Comey then went on to respond, saying that he had concluded the Clinton probe in early July 2016. Since he had been fired in early May, he was not sure what the status of the Russia investigation was.
McCain didn't seem to understand Comey's answer, so he awkwardly told Comey that the Clinton investigation “was going on” and that the Russia investigation was also still “going on,” and still, Comey “reached separate conclusions,” the senator added.
Somewhat confused, Comey answered: “No. That one was done.”
McCain carried on, saying he still had many questions that were left unanswered after the Clinton probe. So far, so good, but the rant that followed is what left many at a loss of words.
“I'm glad you concluded that part of the investigation, but I think that the American people have a whole lot of questions out there, particularly since you just emphasized the role that Russia played. And obviously she was a candidate for president at the time. So she was clearly involved in this whole situation where fake news, as you just described it, is a big deal took place. You're going to have to help me out here. In other words, we're complete, the investigation of anything former Secretary Clinton had to do with the campaign is over and we don't have to worry about it anymore?"

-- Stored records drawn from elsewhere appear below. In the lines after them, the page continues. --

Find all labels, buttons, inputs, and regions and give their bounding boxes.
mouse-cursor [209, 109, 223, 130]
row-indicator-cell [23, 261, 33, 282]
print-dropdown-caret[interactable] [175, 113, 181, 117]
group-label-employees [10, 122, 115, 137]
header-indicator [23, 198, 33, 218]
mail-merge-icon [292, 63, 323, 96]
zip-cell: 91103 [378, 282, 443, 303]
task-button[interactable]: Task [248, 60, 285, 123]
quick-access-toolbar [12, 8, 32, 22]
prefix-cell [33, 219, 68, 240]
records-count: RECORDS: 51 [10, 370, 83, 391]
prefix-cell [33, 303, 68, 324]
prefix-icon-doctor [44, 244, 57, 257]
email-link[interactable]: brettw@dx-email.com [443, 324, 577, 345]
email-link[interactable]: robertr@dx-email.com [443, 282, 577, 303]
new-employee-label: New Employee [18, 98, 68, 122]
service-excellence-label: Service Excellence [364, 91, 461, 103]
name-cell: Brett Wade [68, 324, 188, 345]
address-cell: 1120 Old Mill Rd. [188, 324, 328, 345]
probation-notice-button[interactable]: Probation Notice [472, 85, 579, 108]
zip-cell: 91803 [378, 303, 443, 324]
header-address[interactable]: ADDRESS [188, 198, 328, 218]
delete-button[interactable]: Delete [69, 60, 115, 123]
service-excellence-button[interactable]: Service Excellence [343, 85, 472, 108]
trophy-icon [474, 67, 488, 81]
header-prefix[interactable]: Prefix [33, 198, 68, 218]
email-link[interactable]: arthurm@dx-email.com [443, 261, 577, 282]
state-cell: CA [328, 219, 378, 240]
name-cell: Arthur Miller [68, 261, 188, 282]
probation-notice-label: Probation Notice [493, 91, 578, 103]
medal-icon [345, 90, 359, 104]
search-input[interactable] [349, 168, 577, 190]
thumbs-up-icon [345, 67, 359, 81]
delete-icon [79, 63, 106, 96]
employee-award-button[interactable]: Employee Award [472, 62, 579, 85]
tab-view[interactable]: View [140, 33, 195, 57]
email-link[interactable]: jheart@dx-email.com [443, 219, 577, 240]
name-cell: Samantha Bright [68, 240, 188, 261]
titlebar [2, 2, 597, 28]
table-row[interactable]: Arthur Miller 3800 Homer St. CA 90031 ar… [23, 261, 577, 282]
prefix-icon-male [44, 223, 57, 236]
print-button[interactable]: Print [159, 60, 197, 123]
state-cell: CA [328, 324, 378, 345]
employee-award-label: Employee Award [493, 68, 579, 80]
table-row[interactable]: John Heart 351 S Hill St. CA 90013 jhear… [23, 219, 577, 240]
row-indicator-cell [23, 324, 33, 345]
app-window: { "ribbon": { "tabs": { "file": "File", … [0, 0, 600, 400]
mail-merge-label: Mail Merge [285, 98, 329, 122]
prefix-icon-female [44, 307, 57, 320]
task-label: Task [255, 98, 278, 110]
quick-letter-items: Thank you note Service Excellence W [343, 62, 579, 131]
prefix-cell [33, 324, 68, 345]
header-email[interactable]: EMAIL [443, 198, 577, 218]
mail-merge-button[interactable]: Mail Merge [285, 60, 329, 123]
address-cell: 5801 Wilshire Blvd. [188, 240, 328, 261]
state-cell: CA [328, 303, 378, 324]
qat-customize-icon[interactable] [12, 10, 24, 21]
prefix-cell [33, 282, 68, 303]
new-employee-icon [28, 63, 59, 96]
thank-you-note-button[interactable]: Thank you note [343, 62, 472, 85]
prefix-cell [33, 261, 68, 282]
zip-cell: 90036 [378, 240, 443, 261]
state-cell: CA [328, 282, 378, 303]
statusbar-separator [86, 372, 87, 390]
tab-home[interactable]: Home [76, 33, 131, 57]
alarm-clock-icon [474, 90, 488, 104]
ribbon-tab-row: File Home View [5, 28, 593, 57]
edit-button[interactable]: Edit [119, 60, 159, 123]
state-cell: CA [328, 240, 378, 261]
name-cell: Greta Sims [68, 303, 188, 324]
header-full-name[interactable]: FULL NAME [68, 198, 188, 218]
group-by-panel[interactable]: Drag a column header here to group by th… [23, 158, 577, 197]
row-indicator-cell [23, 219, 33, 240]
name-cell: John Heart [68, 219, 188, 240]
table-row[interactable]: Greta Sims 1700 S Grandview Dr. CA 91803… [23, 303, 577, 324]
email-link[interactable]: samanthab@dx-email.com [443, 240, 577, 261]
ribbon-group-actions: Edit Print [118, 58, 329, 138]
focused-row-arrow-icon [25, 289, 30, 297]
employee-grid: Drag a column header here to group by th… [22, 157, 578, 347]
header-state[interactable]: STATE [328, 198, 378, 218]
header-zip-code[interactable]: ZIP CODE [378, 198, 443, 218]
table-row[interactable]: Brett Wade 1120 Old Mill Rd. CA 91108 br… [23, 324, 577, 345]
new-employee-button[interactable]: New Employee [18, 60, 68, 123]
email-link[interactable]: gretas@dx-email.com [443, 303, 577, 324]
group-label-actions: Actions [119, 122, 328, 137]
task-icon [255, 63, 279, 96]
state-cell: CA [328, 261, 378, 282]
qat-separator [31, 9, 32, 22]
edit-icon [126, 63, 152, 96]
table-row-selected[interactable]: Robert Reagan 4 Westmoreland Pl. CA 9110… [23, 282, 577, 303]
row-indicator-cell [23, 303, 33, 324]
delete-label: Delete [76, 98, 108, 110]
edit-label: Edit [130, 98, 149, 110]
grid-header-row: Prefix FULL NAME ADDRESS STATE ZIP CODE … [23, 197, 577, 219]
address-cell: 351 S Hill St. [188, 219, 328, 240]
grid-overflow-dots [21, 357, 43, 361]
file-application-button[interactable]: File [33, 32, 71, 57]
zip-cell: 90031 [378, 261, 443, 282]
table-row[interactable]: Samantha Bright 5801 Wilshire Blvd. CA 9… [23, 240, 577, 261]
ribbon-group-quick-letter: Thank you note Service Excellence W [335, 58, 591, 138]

Echoing the sentiment shared by us all, Comey then replied simply by saying, “I'm a little confused."
McCain then tried again, asking Comey repeatedly if he was aware of the president or members of his inner circle being at risk of being blackmailed by foreign governments, to which Comey simply said that was a question he could not answer.

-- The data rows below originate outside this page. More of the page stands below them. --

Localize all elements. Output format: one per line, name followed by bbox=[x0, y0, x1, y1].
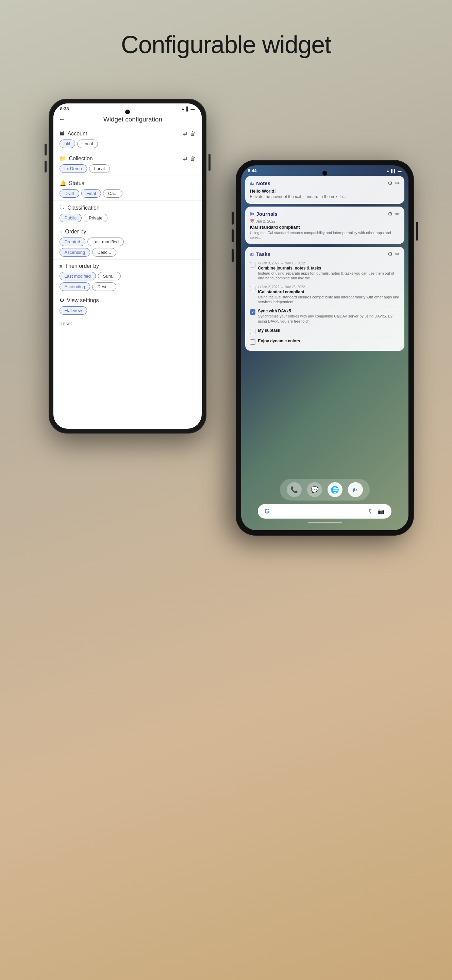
tasks-edit-icon[interactable]: ✏ bbox=[395, 251, 400, 257]
collection-chip-local[interactable]: Local bbox=[89, 164, 110, 173]
reset-link[interactable]: Reset bbox=[53, 318, 202, 329]
task-title-1: Combine journals, notes & tasks bbox=[258, 266, 400, 270]
collection-actions: ⇄ 🗑 bbox=[183, 155, 195, 162]
order-by-title: Order by bbox=[65, 229, 86, 235]
then-order-chips: Last modified Sum... bbox=[60, 272, 195, 280]
journals-widget-title: Journals bbox=[256, 211, 278, 217]
task-checkbox-1[interactable] bbox=[250, 262, 255, 267]
tasks-settings-icon[interactable]: ⚙ bbox=[388, 251, 392, 257]
then-order-dir-asc[interactable]: Ascending bbox=[60, 282, 90, 291]
then-order-dir-chips: Ascending Desc... bbox=[60, 282, 195, 291]
volume-down-button-back bbox=[44, 161, 47, 172]
back-button[interactable]: ← bbox=[59, 115, 66, 123]
account-actions: ⇄ 🗑 bbox=[183, 130, 195, 137]
account-chip-bkl[interactable]: bkl bbox=[60, 140, 76, 148]
notes-widget-title: Notes bbox=[256, 180, 270, 186]
dock-icons: 📞 💬 🌐 jtx bbox=[280, 479, 370, 501]
volume-down-front bbox=[232, 229, 234, 242]
order-by-title-row: ≡ Order by bbox=[60, 229, 195, 235]
then-order-chip-sum[interactable]: Sum... bbox=[98, 272, 121, 280]
classification-section: 🛡 Classification Public Private bbox=[53, 201, 202, 225]
order-dir-asc[interactable]: Ascending bbox=[60, 248, 90, 256]
dock-chrome-icon[interactable]: 🌐 bbox=[328, 482, 343, 497]
journals-title-row: jtx Journals bbox=[250, 211, 278, 217]
phone-front-screen: 8:44 ▲ ▌▌ ▬ jtx Notes bbox=[241, 165, 408, 530]
camera-back bbox=[125, 110, 130, 115]
status-chip-final[interactable]: Final bbox=[81, 189, 101, 198]
tasks-widget-title: Tasks bbox=[256, 251, 270, 257]
tasks-widget[interactable]: jtx Tasks ⚙ ✏ ↦ Jan 3, 2022 → Nov 15, 20… bbox=[245, 247, 404, 351]
search-bar[interactable]: G 🎙 📷 bbox=[258, 504, 392, 519]
config-content: 🏛 Account ⇄ 🗑 bkl Local bbox=[53, 126, 202, 429]
then-order-chip-lastmod[interactable]: Last modified bbox=[60, 272, 96, 280]
task-item-4: My subtask bbox=[250, 326, 400, 337]
task-checkbox-2[interactable] bbox=[250, 286, 255, 291]
lens-icon[interactable]: 📷 bbox=[378, 508, 385, 514]
then-order-title-row: ≡ Then order by bbox=[60, 263, 195, 269]
account-chip-local[interactable]: Local bbox=[77, 140, 98, 148]
view-settings-section: ⚙ View settings Flat view bbox=[53, 294, 202, 318]
order-chip-lastmod[interactable]: Last modified bbox=[87, 237, 124, 246]
journals-edit-icon[interactable]: ✏ bbox=[395, 211, 400, 217]
notes-app-icon: jtx bbox=[250, 181, 254, 185]
task-item-2: ↦ Jan 2, 2022 → Nov 25, 2022 iCal standa… bbox=[250, 283, 400, 307]
then-order-title: Then order by bbox=[65, 263, 99, 269]
phone-bottom: 📞 💬 🌐 jtx G 🎙 📷 bbox=[241, 479, 408, 523]
task-checkbox-5[interactable] bbox=[250, 339, 255, 345]
notes-settings-icon[interactable]: ⚙ bbox=[388, 180, 392, 186]
power-button-back bbox=[208, 154, 211, 171]
task-title-4: My subtask bbox=[258, 328, 400, 333]
status-time-front: 8:44 bbox=[248, 168, 257, 173]
classification-chip-public[interactable]: Public bbox=[60, 214, 82, 222]
collection-icon: 📁 bbox=[60, 155, 66, 162]
task-desc-1: Instead of using separate apps for journ… bbox=[258, 271, 400, 281]
classification-chip-private[interactable]: Private bbox=[84, 214, 108, 222]
status-title-row: 🔔 Status bbox=[60, 180, 195, 186]
collection-chip-jtx[interactable]: jtx Demo bbox=[60, 164, 87, 173]
notes-content: Hello World! Elevate the power of the ic… bbox=[250, 189, 400, 200]
dock-phone-icon[interactable]: 📞 bbox=[287, 482, 302, 497]
phone-back-screen: 8:38 ▲ ▌ ▬ ← Widget configuration bbox=[53, 103, 202, 429]
task-desc-2: Using the iCal standard ensures compatib… bbox=[258, 295, 400, 305]
collection-swap-button[interactable]: ⇄ bbox=[183, 155, 187, 162]
status-icon: 🔔 bbox=[60, 180, 66, 186]
classification-icon: 🛡 bbox=[60, 205, 65, 211]
app-bar-title: Widget configuration bbox=[70, 116, 196, 123]
power-button-front bbox=[416, 222, 418, 240]
journals-widget-actions: ⚙ ✏ bbox=[388, 211, 400, 217]
task-content-3: Sync with DAVx5 Synchronize your entries… bbox=[258, 309, 400, 324]
account-chips: bkl Local bbox=[60, 140, 195, 148]
dock-messages-icon[interactable]: 💬 bbox=[307, 482, 322, 497]
microphone-icon[interactable]: 🎙 bbox=[368, 508, 374, 515]
note-title: Hello World! bbox=[250, 189, 400, 194]
order-chip-created[interactable]: Created bbox=[60, 237, 86, 246]
battery-icon: ▬ bbox=[191, 107, 195, 111]
order-dir-desc[interactable]: Desc... bbox=[92, 248, 116, 256]
journals-widget-header: jtx Journals ⚙ ✏ bbox=[250, 211, 400, 217]
task-dates-1: ↦ Jan 3, 2022 → Nov 15, 2022 bbox=[258, 261, 400, 265]
notes-widget[interactable]: jtx Notes ⚙ ✏ Hello World! Elevate the p… bbox=[245, 176, 404, 204]
task-checkbox-3[interactable] bbox=[250, 309, 255, 315]
dock-jtx-icon[interactable]: jtx bbox=[348, 482, 363, 497]
journals-widget[interactable]: jtx Journals ⚙ ✏ 📅 Jan 2, 2022 iCal stan… bbox=[245, 207, 404, 244]
collection-section: 📁 Collection ⇄ 🗑 jtx Demo Local bbox=[53, 151, 202, 176]
collection-delete-button[interactable]: 🗑 bbox=[190, 155, 195, 162]
status-chip-ca[interactable]: Ca... bbox=[103, 189, 122, 198]
google-logo: G bbox=[265, 508, 270, 515]
view-settings-title-row: ⚙ View settings bbox=[60, 297, 195, 304]
account-delete-button[interactable]: 🗑 bbox=[190, 130, 195, 137]
view-chip-flat[interactable]: Flat view bbox=[60, 306, 87, 315]
order-by-chips: Created Last modified bbox=[60, 237, 195, 246]
home-indicator bbox=[308, 522, 342, 523]
status-chip-draft[interactable]: Draft bbox=[60, 189, 79, 198]
task-checkbox-4[interactable] bbox=[250, 329, 255, 334]
account-icon: 🏛 bbox=[60, 130, 65, 137]
account-title-row: 🏛 Account bbox=[60, 130, 87, 137]
view-settings-icon: ⚙ bbox=[60, 297, 64, 304]
account-swap-button[interactable]: ⇄ bbox=[183, 130, 187, 137]
journals-settings-icon[interactable]: ⚙ bbox=[388, 211, 392, 217]
silent-button-front bbox=[232, 249, 234, 262]
then-order-dir-desc[interactable]: Desc... bbox=[92, 282, 116, 291]
notes-edit-icon[interactable]: ✏ bbox=[395, 180, 400, 186]
journal-entry-title: iCal standard compliant bbox=[250, 224, 400, 230]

Later, McCain told reporters that, thanks to Twitter, he noticed his “line of questioning today went over people's heads.” Well, yes.
In an attempt to clarify his comments, he added:
“What I was trying to get at was whether Mr. Comey believes that any of his interactions with the President rise to the level of obstruction of justice. ... While I missed an opportunity in today's hearing, I still believe this question is important, and I intend to submit it in writing to Mr. Comey for the record."
Wow. If all he wanted to ask was exactly what Sen. Joe Manchin (D-West Virginia) had asked earlier, this whole ordeal seems even more surreal — was the Arizona senator sleeping through the first two hours of the hearing?